» WORK ITEM: How many lines in the material below contain the word "Jahre"? Write only the number.

== ENTRIES SUPPLIED ==

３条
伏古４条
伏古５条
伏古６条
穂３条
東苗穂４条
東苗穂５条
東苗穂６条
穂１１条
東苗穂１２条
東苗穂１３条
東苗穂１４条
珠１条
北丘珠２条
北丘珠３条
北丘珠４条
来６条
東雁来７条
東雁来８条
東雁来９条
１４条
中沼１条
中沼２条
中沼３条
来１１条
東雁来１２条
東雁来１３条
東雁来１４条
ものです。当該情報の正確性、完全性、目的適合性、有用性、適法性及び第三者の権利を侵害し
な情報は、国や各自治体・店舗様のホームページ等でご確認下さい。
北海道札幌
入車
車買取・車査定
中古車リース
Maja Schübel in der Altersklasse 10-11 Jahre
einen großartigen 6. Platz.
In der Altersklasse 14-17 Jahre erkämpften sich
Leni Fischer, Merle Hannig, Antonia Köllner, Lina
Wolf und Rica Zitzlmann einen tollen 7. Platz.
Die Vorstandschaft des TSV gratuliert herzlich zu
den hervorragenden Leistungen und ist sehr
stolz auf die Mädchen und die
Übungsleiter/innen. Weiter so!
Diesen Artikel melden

===
== ENTRIES SUPPLIED ==

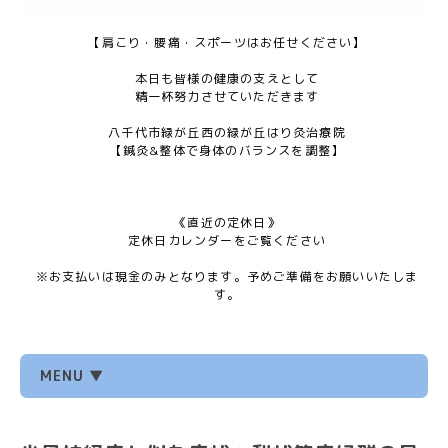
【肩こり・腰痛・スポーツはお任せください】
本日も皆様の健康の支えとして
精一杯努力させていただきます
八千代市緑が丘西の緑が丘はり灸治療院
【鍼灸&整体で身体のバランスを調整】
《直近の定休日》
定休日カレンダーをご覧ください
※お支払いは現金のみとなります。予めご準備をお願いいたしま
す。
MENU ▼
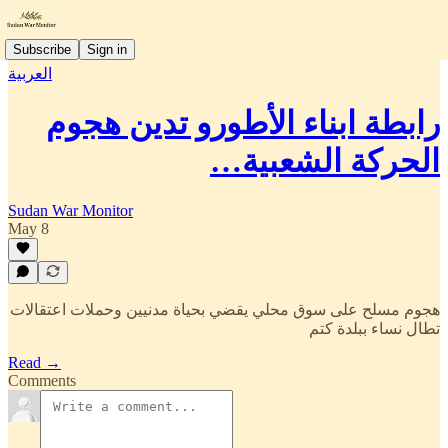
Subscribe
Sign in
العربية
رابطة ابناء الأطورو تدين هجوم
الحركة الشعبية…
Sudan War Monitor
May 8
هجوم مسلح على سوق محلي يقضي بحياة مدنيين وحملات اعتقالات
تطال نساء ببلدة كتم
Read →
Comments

===

» RESPONSE BOX: 2